Sur la route du retour, des feux rouges qui s’allument à l’arrière de bolides à la vue d’un panneau signalant un radar. Des bolides qui ralentissent soudain et qui, la zone dangereuse dépassée,recommencent à foncer. Leur suppression passionne les chauffards et les bistrots.Et une soixantaine d’élus UMP qui militent pour le maintien d’un dispositif d’une hypocrisie absolue. Un spectacle qui donne une très belle idée de la nature humaine : dissimulation, lâcheté et mensonge.
Bernard-Henri Lévy : « J’en veux, ce matin, au juge américain qui, en le (DSK) livrant à la foule des chasseurs d’images qui attendaient devant le commissariat de Harlem, a fait semblant de penser qu’il était un justiciable comme un autre. »A fait semblant de penser ? Voilà qui est dit dans la bouche de cet éminent représentant de la gauche mondaine. Un contresens qui projette sur le juge américain la vérité masquée de tous les « BHL » du monde : « Il n’y a pas d’égalité devant la justice ». Où va-t-on en effet si les puissants sont mis au même niveau que les pauvres ?
Ségolène Royal ce dimanche: « L’immigration clandestine, même si on aurait envie de faire plaisir à tout le monde et d’accueillir tout le monde, n’est pas possible parce que cela pèserait encore sur les conditions de travail et de vie des gens déjà les plus défavorisés de notre société. » Tout en préconisant quand même un examen au cas par cas.
Une position finalement pas si isolée au sein du Parti socialiste. Ainsi Sandrine Mazetier, la secrétaire du PS à l’immigration, préconise-t-elle un « accueil temporaire » suivi d’un traitement personnalisé des personnes immigrées…

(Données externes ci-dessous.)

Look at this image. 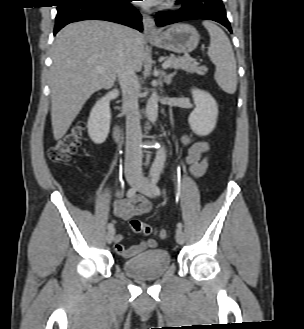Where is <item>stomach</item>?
Returning a JSON list of instances; mask_svg holds the SVG:
<instances>
[{
    "label": "stomach",
    "mask_w": 304,
    "mask_h": 329,
    "mask_svg": "<svg viewBox=\"0 0 304 329\" xmlns=\"http://www.w3.org/2000/svg\"><path fill=\"white\" fill-rule=\"evenodd\" d=\"M198 31L188 24L177 23L170 26L166 31L150 41L157 47L175 53H189L193 51L199 43Z\"/></svg>",
    "instance_id": "0dacf381"
}]
</instances>
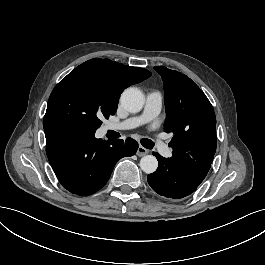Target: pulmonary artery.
Wrapping results in <instances>:
<instances>
[{"instance_id": "pulmonary-artery-1", "label": "pulmonary artery", "mask_w": 265, "mask_h": 265, "mask_svg": "<svg viewBox=\"0 0 265 265\" xmlns=\"http://www.w3.org/2000/svg\"><path fill=\"white\" fill-rule=\"evenodd\" d=\"M165 96L158 88H153L145 96V110L139 117H132L120 123H109L108 128L111 130H128L133 129L149 121L152 117L159 115Z\"/></svg>"}]
</instances>
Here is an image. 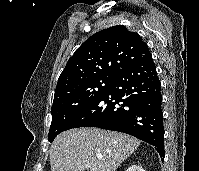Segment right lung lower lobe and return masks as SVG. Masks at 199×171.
<instances>
[{
	"mask_svg": "<svg viewBox=\"0 0 199 171\" xmlns=\"http://www.w3.org/2000/svg\"><path fill=\"white\" fill-rule=\"evenodd\" d=\"M152 56L123 70L64 131L98 127L124 132L153 146L164 158L161 88Z\"/></svg>",
	"mask_w": 199,
	"mask_h": 171,
	"instance_id": "right-lung-lower-lobe-1",
	"label": "right lung lower lobe"
}]
</instances>
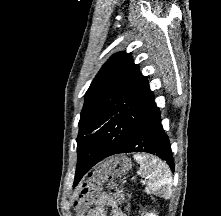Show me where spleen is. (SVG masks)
Listing matches in <instances>:
<instances>
[{
    "label": "spleen",
    "mask_w": 221,
    "mask_h": 216,
    "mask_svg": "<svg viewBox=\"0 0 221 216\" xmlns=\"http://www.w3.org/2000/svg\"><path fill=\"white\" fill-rule=\"evenodd\" d=\"M134 159L140 164L142 177L148 179L145 191L170 199L173 180L168 165L155 156L136 154Z\"/></svg>",
    "instance_id": "spleen-1"
}]
</instances>
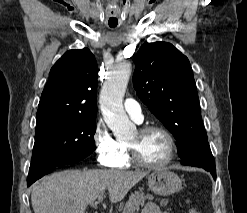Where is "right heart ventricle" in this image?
I'll return each mask as SVG.
<instances>
[{
    "label": "right heart ventricle",
    "instance_id": "1",
    "mask_svg": "<svg viewBox=\"0 0 247 213\" xmlns=\"http://www.w3.org/2000/svg\"><path fill=\"white\" fill-rule=\"evenodd\" d=\"M120 145L122 147L123 154L118 164L116 165V167L122 168V169L129 168L131 166V161L129 160L126 146L124 144H120Z\"/></svg>",
    "mask_w": 247,
    "mask_h": 213
}]
</instances>
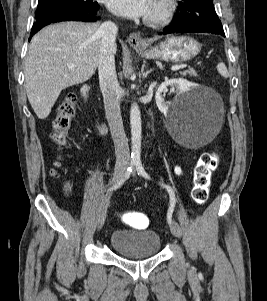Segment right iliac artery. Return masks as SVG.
Masks as SVG:
<instances>
[{
    "instance_id": "obj_1",
    "label": "right iliac artery",
    "mask_w": 267,
    "mask_h": 301,
    "mask_svg": "<svg viewBox=\"0 0 267 301\" xmlns=\"http://www.w3.org/2000/svg\"><path fill=\"white\" fill-rule=\"evenodd\" d=\"M134 164H135L134 162H131V163H130V165H129V167L127 168V171H126L124 177H123L116 185H114L113 187H111V188L109 189V191L115 190V189L119 188V187L124 183V181H125L126 179L129 178L130 174H131L132 171H133Z\"/></svg>"
}]
</instances>
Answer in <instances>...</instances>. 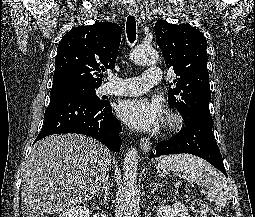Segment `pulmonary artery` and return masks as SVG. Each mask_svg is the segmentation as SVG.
<instances>
[{
  "instance_id": "1",
  "label": "pulmonary artery",
  "mask_w": 255,
  "mask_h": 217,
  "mask_svg": "<svg viewBox=\"0 0 255 217\" xmlns=\"http://www.w3.org/2000/svg\"><path fill=\"white\" fill-rule=\"evenodd\" d=\"M109 83L104 87L108 95L135 96L145 93L161 80V70L158 67L148 68L142 75L121 78L114 75L108 77Z\"/></svg>"
}]
</instances>
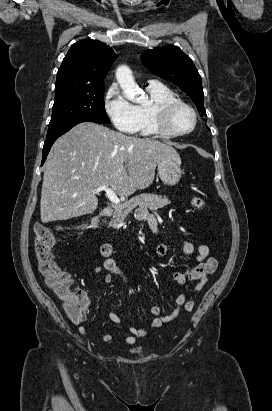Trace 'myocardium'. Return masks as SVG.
Instances as JSON below:
<instances>
[{"label": "myocardium", "mask_w": 272, "mask_h": 411, "mask_svg": "<svg viewBox=\"0 0 272 411\" xmlns=\"http://www.w3.org/2000/svg\"><path fill=\"white\" fill-rule=\"evenodd\" d=\"M178 108H185L192 115L191 126L184 131H175L170 126L172 113ZM152 119L156 131L164 138H178L190 134L197 126L198 115L195 109L187 102L181 99H169L155 104L151 110Z\"/></svg>", "instance_id": "1"}]
</instances>
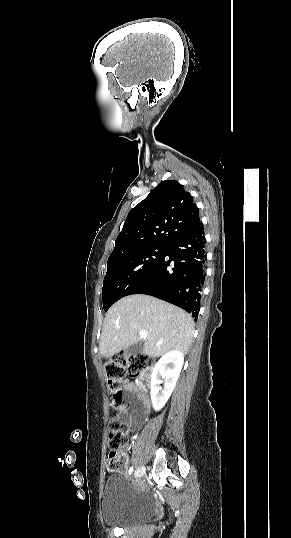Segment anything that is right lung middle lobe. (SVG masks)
<instances>
[{"label": "right lung middle lobe", "mask_w": 291, "mask_h": 538, "mask_svg": "<svg viewBox=\"0 0 291 538\" xmlns=\"http://www.w3.org/2000/svg\"><path fill=\"white\" fill-rule=\"evenodd\" d=\"M166 250L167 245H153L109 258L102 290L104 310L107 311L116 301L130 295L151 273Z\"/></svg>", "instance_id": "1"}]
</instances>
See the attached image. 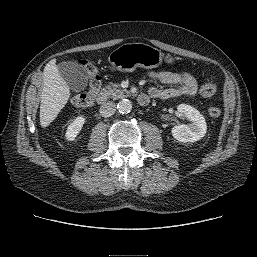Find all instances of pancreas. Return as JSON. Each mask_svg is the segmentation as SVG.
Wrapping results in <instances>:
<instances>
[{
  "instance_id": "pancreas-1",
  "label": "pancreas",
  "mask_w": 257,
  "mask_h": 257,
  "mask_svg": "<svg viewBox=\"0 0 257 257\" xmlns=\"http://www.w3.org/2000/svg\"><path fill=\"white\" fill-rule=\"evenodd\" d=\"M103 93L115 100L124 97V93L129 92L127 90L120 89L118 84L111 83L103 88Z\"/></svg>"
}]
</instances>
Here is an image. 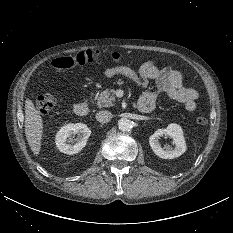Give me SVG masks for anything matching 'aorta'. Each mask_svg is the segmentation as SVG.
I'll use <instances>...</instances> for the list:
<instances>
[{
	"mask_svg": "<svg viewBox=\"0 0 233 233\" xmlns=\"http://www.w3.org/2000/svg\"><path fill=\"white\" fill-rule=\"evenodd\" d=\"M118 128L123 132L130 131L132 129V122L127 118H121L118 121Z\"/></svg>",
	"mask_w": 233,
	"mask_h": 233,
	"instance_id": "aorta-1",
	"label": "aorta"
}]
</instances>
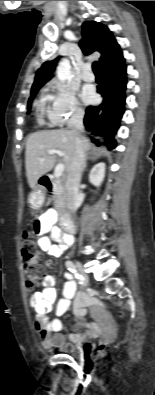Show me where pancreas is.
Here are the masks:
<instances>
[{
    "label": "pancreas",
    "instance_id": "obj_1",
    "mask_svg": "<svg viewBox=\"0 0 155 395\" xmlns=\"http://www.w3.org/2000/svg\"><path fill=\"white\" fill-rule=\"evenodd\" d=\"M53 196L52 199L54 200V205L58 209L65 208V190L64 186L60 180L54 179L53 180Z\"/></svg>",
    "mask_w": 155,
    "mask_h": 395
}]
</instances>
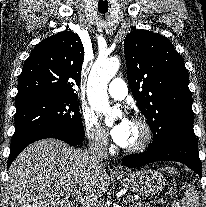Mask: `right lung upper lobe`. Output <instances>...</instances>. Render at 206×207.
Listing matches in <instances>:
<instances>
[{
    "mask_svg": "<svg viewBox=\"0 0 206 207\" xmlns=\"http://www.w3.org/2000/svg\"><path fill=\"white\" fill-rule=\"evenodd\" d=\"M84 48L72 31L59 32L40 42L24 62L16 100L33 95L77 97Z\"/></svg>",
    "mask_w": 206,
    "mask_h": 207,
    "instance_id": "1",
    "label": "right lung upper lobe"
}]
</instances>
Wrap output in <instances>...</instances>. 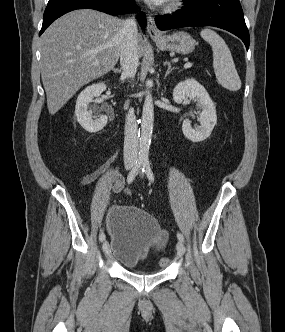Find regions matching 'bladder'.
Instances as JSON below:
<instances>
[{"label":"bladder","instance_id":"bladder-1","mask_svg":"<svg viewBox=\"0 0 285 332\" xmlns=\"http://www.w3.org/2000/svg\"><path fill=\"white\" fill-rule=\"evenodd\" d=\"M109 250L127 268H135L154 247L162 245L166 234L157 220L136 206L115 207L108 216Z\"/></svg>","mask_w":285,"mask_h":332}]
</instances>
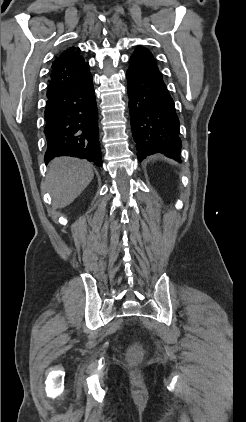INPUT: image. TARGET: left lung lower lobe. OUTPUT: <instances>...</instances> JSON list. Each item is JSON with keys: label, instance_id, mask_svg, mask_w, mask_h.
I'll list each match as a JSON object with an SVG mask.
<instances>
[{"label": "left lung lower lobe", "instance_id": "1", "mask_svg": "<svg viewBox=\"0 0 246 422\" xmlns=\"http://www.w3.org/2000/svg\"><path fill=\"white\" fill-rule=\"evenodd\" d=\"M129 65V111L138 160L161 153L180 162L179 119L153 55L137 47Z\"/></svg>", "mask_w": 246, "mask_h": 422}]
</instances>
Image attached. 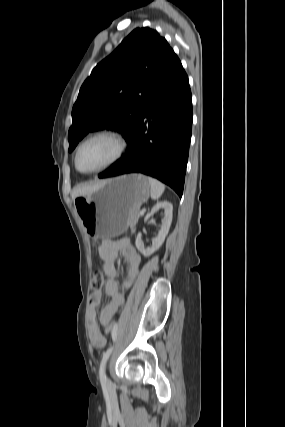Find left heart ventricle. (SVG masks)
I'll use <instances>...</instances> for the list:
<instances>
[{
	"label": "left heart ventricle",
	"mask_w": 285,
	"mask_h": 427,
	"mask_svg": "<svg viewBox=\"0 0 285 427\" xmlns=\"http://www.w3.org/2000/svg\"><path fill=\"white\" fill-rule=\"evenodd\" d=\"M118 149L110 137H98L86 143L80 150L78 164L81 170L91 171L109 162Z\"/></svg>",
	"instance_id": "obj_1"
}]
</instances>
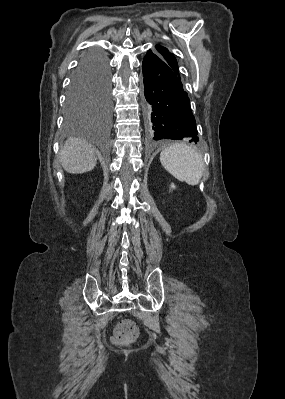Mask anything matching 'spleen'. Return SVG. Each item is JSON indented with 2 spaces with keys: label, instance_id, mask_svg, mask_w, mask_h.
<instances>
[{
  "label": "spleen",
  "instance_id": "1",
  "mask_svg": "<svg viewBox=\"0 0 285 399\" xmlns=\"http://www.w3.org/2000/svg\"><path fill=\"white\" fill-rule=\"evenodd\" d=\"M163 167L179 181L197 185L203 175L202 155L193 147L177 143L165 148L160 154Z\"/></svg>",
  "mask_w": 285,
  "mask_h": 399
}]
</instances>
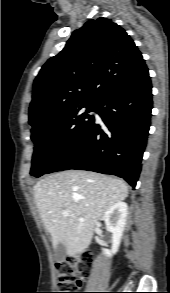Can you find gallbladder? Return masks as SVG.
I'll return each mask as SVG.
<instances>
[{"label": "gallbladder", "mask_w": 170, "mask_h": 293, "mask_svg": "<svg viewBox=\"0 0 170 293\" xmlns=\"http://www.w3.org/2000/svg\"><path fill=\"white\" fill-rule=\"evenodd\" d=\"M66 256V247L63 242H60L56 248H54V259L58 262L63 261Z\"/></svg>", "instance_id": "obj_1"}]
</instances>
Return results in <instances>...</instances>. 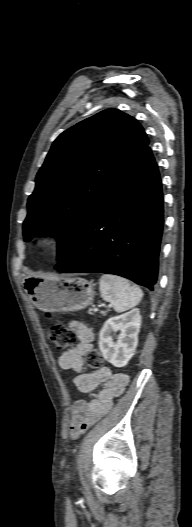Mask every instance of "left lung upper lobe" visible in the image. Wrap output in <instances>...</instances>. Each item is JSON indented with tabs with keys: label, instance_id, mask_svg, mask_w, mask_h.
Returning <instances> with one entry per match:
<instances>
[{
	"label": "left lung upper lobe",
	"instance_id": "left-lung-upper-lobe-1",
	"mask_svg": "<svg viewBox=\"0 0 192 527\" xmlns=\"http://www.w3.org/2000/svg\"><path fill=\"white\" fill-rule=\"evenodd\" d=\"M148 144L137 120L113 108L60 134L28 199L25 241L56 235L60 261L109 188Z\"/></svg>",
	"mask_w": 192,
	"mask_h": 527
}]
</instances>
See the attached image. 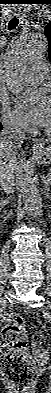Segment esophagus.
<instances>
[{
    "instance_id": "obj_1",
    "label": "esophagus",
    "mask_w": 51,
    "mask_h": 393,
    "mask_svg": "<svg viewBox=\"0 0 51 393\" xmlns=\"http://www.w3.org/2000/svg\"><path fill=\"white\" fill-rule=\"evenodd\" d=\"M34 141L35 142H34V145H33V149H34V151H36V150H38V149H40L42 147V141L41 140H37V139H35Z\"/></svg>"
}]
</instances>
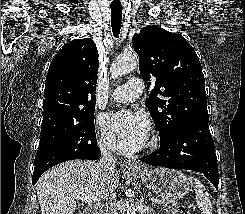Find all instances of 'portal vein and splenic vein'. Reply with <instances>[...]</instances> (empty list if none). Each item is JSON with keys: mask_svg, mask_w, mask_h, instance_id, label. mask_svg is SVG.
<instances>
[{"mask_svg": "<svg viewBox=\"0 0 245 214\" xmlns=\"http://www.w3.org/2000/svg\"><path fill=\"white\" fill-rule=\"evenodd\" d=\"M76 199H80L81 201L89 202V203H97V204L101 203V199L93 195L82 194V195H78ZM151 201L158 204L164 203L163 201L155 198H151Z\"/></svg>", "mask_w": 245, "mask_h": 214, "instance_id": "1", "label": "portal vein and splenic vein"}]
</instances>
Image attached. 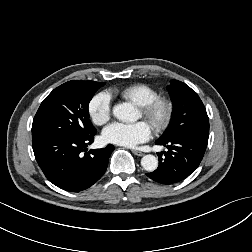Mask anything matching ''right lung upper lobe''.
I'll return each instance as SVG.
<instances>
[{"mask_svg":"<svg viewBox=\"0 0 252 252\" xmlns=\"http://www.w3.org/2000/svg\"><path fill=\"white\" fill-rule=\"evenodd\" d=\"M86 82H90V83H96V82H93V81H86Z\"/></svg>","mask_w":252,"mask_h":252,"instance_id":"obj_1","label":"right lung upper lobe"}]
</instances>
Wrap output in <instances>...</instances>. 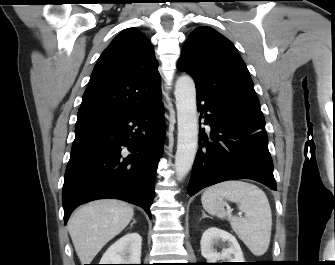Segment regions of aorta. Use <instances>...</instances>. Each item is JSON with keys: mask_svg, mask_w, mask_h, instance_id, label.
I'll use <instances>...</instances> for the list:
<instances>
[{"mask_svg": "<svg viewBox=\"0 0 335 265\" xmlns=\"http://www.w3.org/2000/svg\"><path fill=\"white\" fill-rule=\"evenodd\" d=\"M175 98L178 121L175 171L177 178L183 179L192 168L198 146L196 89L190 76L183 75L177 79Z\"/></svg>", "mask_w": 335, "mask_h": 265, "instance_id": "1", "label": "aorta"}]
</instances>
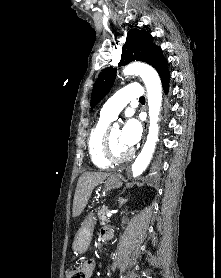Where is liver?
<instances>
[{
	"label": "liver",
	"mask_w": 221,
	"mask_h": 278,
	"mask_svg": "<svg viewBox=\"0 0 221 278\" xmlns=\"http://www.w3.org/2000/svg\"><path fill=\"white\" fill-rule=\"evenodd\" d=\"M109 176L110 173L85 172L79 177L73 200V217H78L83 212L93 189Z\"/></svg>",
	"instance_id": "liver-1"
}]
</instances>
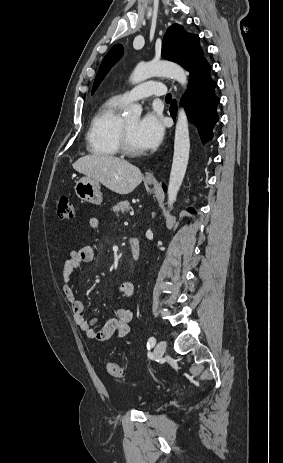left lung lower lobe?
<instances>
[{"label":"left lung lower lobe","instance_id":"0a47b994","mask_svg":"<svg viewBox=\"0 0 283 463\" xmlns=\"http://www.w3.org/2000/svg\"><path fill=\"white\" fill-rule=\"evenodd\" d=\"M188 71L190 72L189 87L183 97V104L189 120L198 128L201 141L205 144L212 139L213 126L219 119L216 107L220 99L215 95L216 82L210 77L211 67L206 60L194 64ZM176 111L174 100L170 106L173 119ZM163 188L166 190L165 186ZM188 211L195 213L192 208Z\"/></svg>","mask_w":283,"mask_h":463}]
</instances>
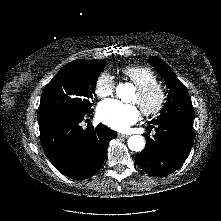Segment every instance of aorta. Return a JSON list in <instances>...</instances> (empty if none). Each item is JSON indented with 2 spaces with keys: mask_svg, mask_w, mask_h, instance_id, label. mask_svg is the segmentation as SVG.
Instances as JSON below:
<instances>
[{
  "mask_svg": "<svg viewBox=\"0 0 221 221\" xmlns=\"http://www.w3.org/2000/svg\"><path fill=\"white\" fill-rule=\"evenodd\" d=\"M132 92L133 85L130 83H121L116 87V94L120 98H123L124 94ZM128 147L135 152L142 151L145 147V140L141 135H133L128 139Z\"/></svg>",
  "mask_w": 221,
  "mask_h": 221,
  "instance_id": "aorta-1",
  "label": "aorta"
}]
</instances>
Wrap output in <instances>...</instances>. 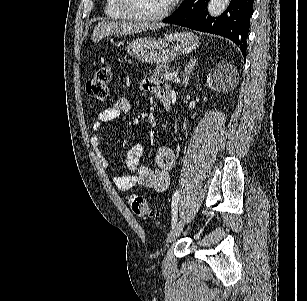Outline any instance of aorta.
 Masks as SVG:
<instances>
[{"mask_svg": "<svg viewBox=\"0 0 307 301\" xmlns=\"http://www.w3.org/2000/svg\"><path fill=\"white\" fill-rule=\"evenodd\" d=\"M230 0H209L208 12L211 16H219L226 10Z\"/></svg>", "mask_w": 307, "mask_h": 301, "instance_id": "aorta-1", "label": "aorta"}]
</instances>
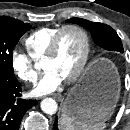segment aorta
<instances>
[{
    "mask_svg": "<svg viewBox=\"0 0 130 130\" xmlns=\"http://www.w3.org/2000/svg\"><path fill=\"white\" fill-rule=\"evenodd\" d=\"M40 106L44 113L50 114V115L55 114L58 108L56 101L52 98L43 99L41 101Z\"/></svg>",
    "mask_w": 130,
    "mask_h": 130,
    "instance_id": "obj_1",
    "label": "aorta"
}]
</instances>
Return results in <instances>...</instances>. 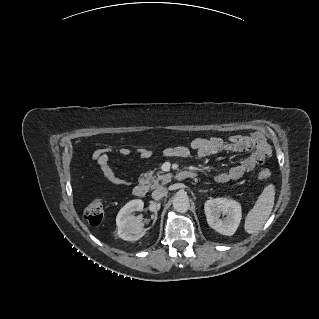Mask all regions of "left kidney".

Un modèle d’ambiguïté qui permet, dans un seul mouvement et après un grand coup de menton autoritaire : le refus de l’immigration clandestine, d’offrir un visage humanitaire et accueillant : le traitement au » cas par cas « .
Une posture politique aussi d’une hypocrisie absolue dans laquelle se mêlent inconfort moral et opportunisme électoral. Un mélange détonant qui décrédibilise toute parole publique. Et on feint ensuite de brandir la menace « populiste » !…(1)
Ah ! que je vous dise aussi : » les martinets sont de retour « . Depuis une semaine, matin et soir, ils sillonnent en bandes le ciel narbonnais…
(1) je profite de la circonstance pour saluer ici Manuel Valls et encourager ceux qui me lisent à lire son dernier ouvrage: » Sécurité « . Pour en avoir une idée, voir l’article que lui consacre P.Bilger sur son site.